Pierre-Yves Antier, CEO de Sham España

“Errare humanum est” decían los romanos y sigue siendo una verdad a la cual no escapa nadie, tampoco los médicos. El activismo judicial que afecta al mundo sanitario hace que los profesionales tengan una alta probabilidad de enfrentarse a un proceso judicial en algún momento de su carrera. Según algunos expertos, uno de cada dos médicos será demandado a lo largo de su vida laboral por un paciente insatisfecho con los resultados del tratamiento propuesto o víctima de un evento adverso.
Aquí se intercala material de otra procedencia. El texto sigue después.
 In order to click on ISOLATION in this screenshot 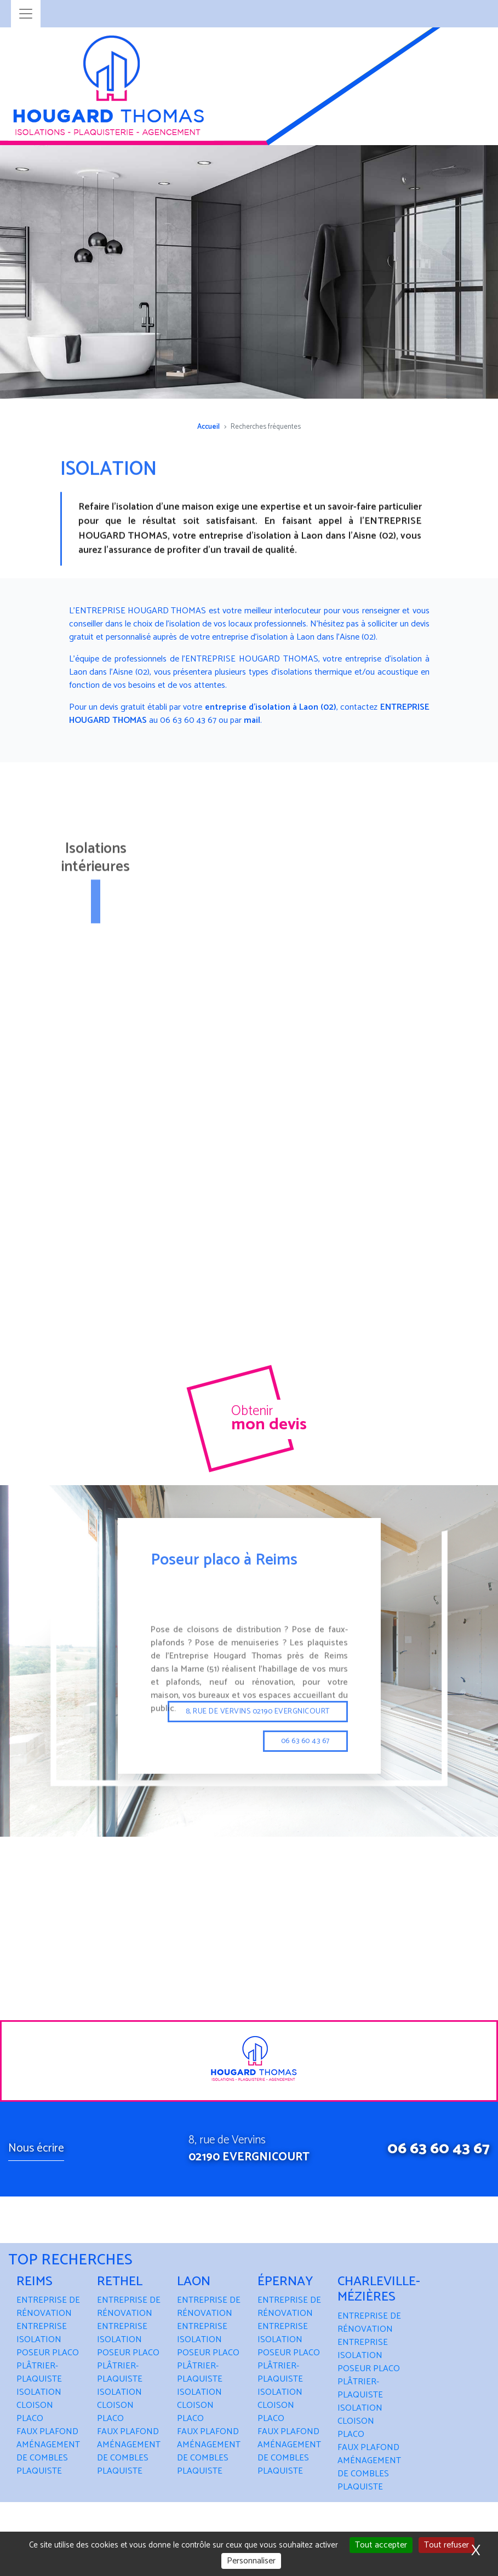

Cada día más, se habla de los profesionales sanitarios como de las segundas víctimas , obviamente tras el paciente que es quien sufre las consecuencias más duras en caso de un error.

El primer caso documentado de un médico como segunda víctima fue el del doctor Richard Croft quien en 1817 se suicidó después del fallecimiento de la Princesa Charlotte y de su recién nacido en un parto que tenía que dar un heredero a la corona inglesa. Los casos de médicos que se suicidan después de un error son, afortunadamente, muy escasos, pero no lo son tanto los casos de ansiedad, depresión, insomnio, sentimientos de culpa y pérdida de confianza. Incluso hay muchos profesionales sanitarios que deciden cambiar de región o, directamente, dejar de ejercer.

Cuando un sanitario se ve involucrado en un evento adverso tendría que recibir el respaldo de sus compañeros, pero la realidad no siempre es esa. Muchas veces porque él mismo no quiere hablar de lo que ha ocurrido, otras porque sus compañeros no se interesan por el tema. El resultado es que este profesional se encuentra la mayor parte de las veces solo. Es ahí donde una entidad que conoce en profundidad el sector sanitario puede contribuir a aliviar la carga emocional a la que se enfrenta el médico. Defendiendo al sanitario, tanto a nivel profesional como a nivel jurídico, Sham consigue demostrar su buena praxis y ayudarle a salir de esa incómoda situación de segunda víctima. Al mismo tiempo evitamos que el accidente médico tenga repercusión mediática y que el hospital se convierta en la tercera víctima.